HOW TO COMPLETE THIS TASK:
Only the count is wanted here: how many lines of the entries hold the string "just"?

RECORDS FOR THE EXERCISE:
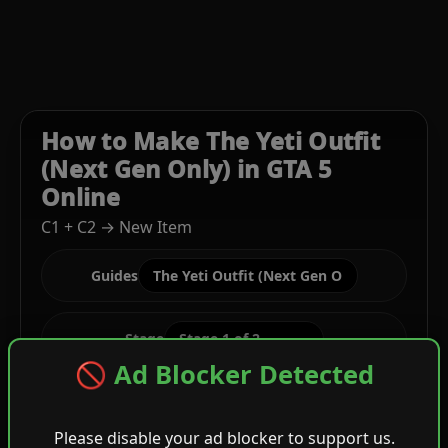
How to Make The Yeti Outfit
(Next Gen Only) in GTA 5
Online
C1 + C2 → New Item
Guides
Stage
🚫 Ad Blocker Detected
C1
Cream Trench Coat + Green Festive Tee
Please disable your ad blocker to support us.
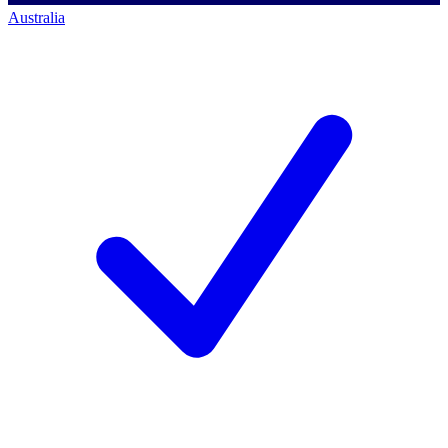
Australia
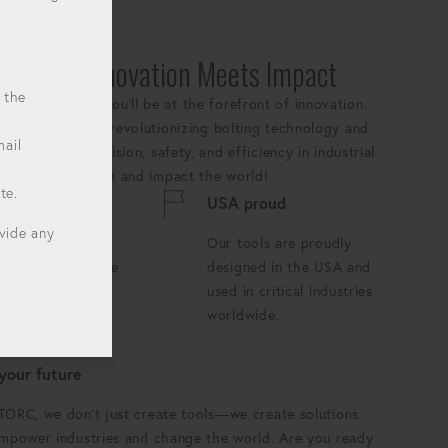
:
Where Innovation Meets Impact
 the
YTORC, where you'll be at the forefront of innovation.
ears we've been revolutionizing bolting technology and
mail
andards for precision, safety, and efficiency in industrial
 our growing team and impact the world!
te.
s innovating
USA proud
ovide any
ay is an
Our tools are proudly
tunity to push the
designed in the USA and
ries of what's
used in critical industries
le.
worldwide.
 your future
TORC, we don't just create tools—we create solutions
empower industries and change the world. Are you ready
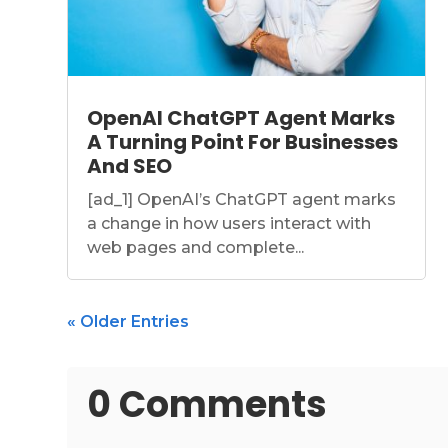
OpenAI ChatGPT Agent Marks
A Turning Point For Businesses
And SEO
[ad_1] OpenAI’s ChatGPT agent marks
a change in how users interact with
web pages and complete...
« Older Entries
0 Comments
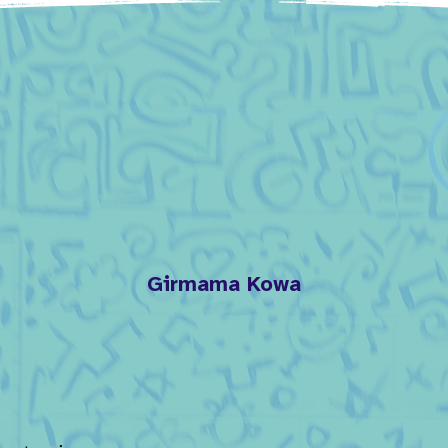
Girmama Kowa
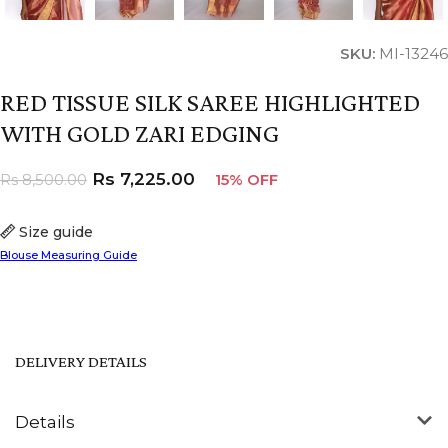
SKU:
MI-13246
RED TISSUE SILK SAREE HIGHLIGHTED
WITH GOLD ZARI EDGING
Rs
7,225.00
Rs
8,500.00
15% OFF
Size guide
Blouse Measuring Guide
DELIVERY DETAILS
Details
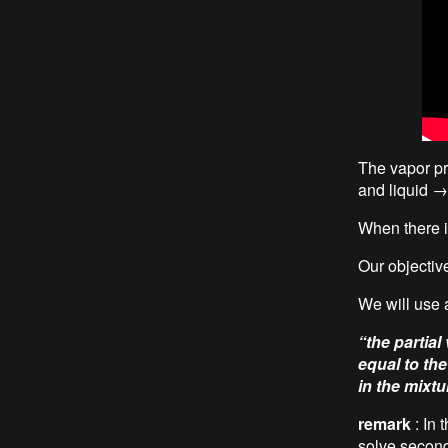
The vapor pr
and liquid →
When there is
Our objective
We will use a
“the partial
equal to th
in the mixtu
remark
: In 
solve second-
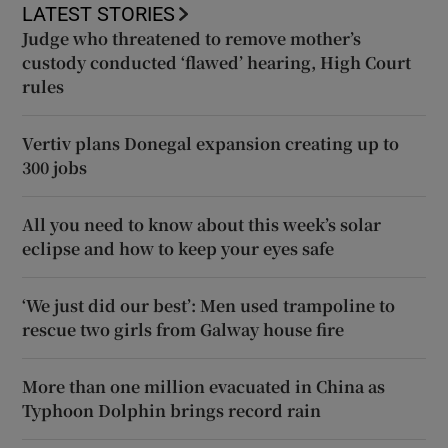
LATEST STORIES
Judge who threatened to remove mother’s
custody conducted ‘flawed’ hearing, High Court
rules
Vertiv plans Donegal expansion creating up to
300 jobs
All you need to know about this week’s solar
eclipse and how to keep your eyes safe
‘We just did our best’: Men used trampoline to
rescue two girls from Galway house fire
More than one million evacuated in China as
Typhoon Dolphin brings record rain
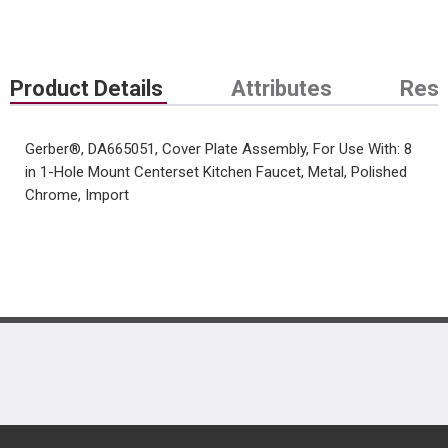
Product Details
Attributes
Res
Gerber®, DA665051, Cover Plate Assembly, For Use With: 8
in 1-Hole Mount Centerset Kitchen Faucet, Metal, Polished
Chrome, Import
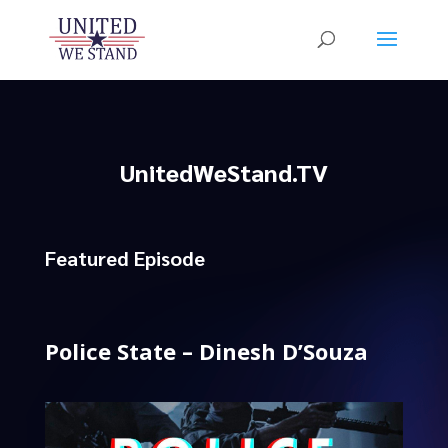
UnitedWeStand.TV
Featured Episode
Police State – Dinesh D’Souza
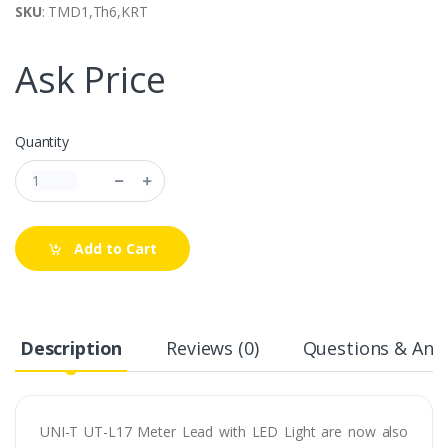
SKU
: TMD1,Th6,KRT
Ask Price
Quantity
Add to Cart
Description
Reviews (0)
Questions & Answ
UNI-T UT-L17 Meter Lead with LED Light are now also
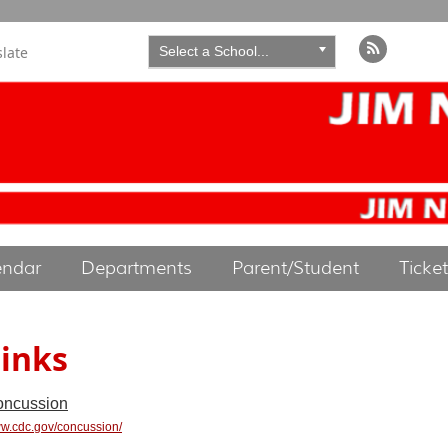
slate
Select a School...
endar
Departments
Parent/Student
Ticke
inks
ncussion
w.cdc.gov/concussion/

WRITTEN RESPONSE:
2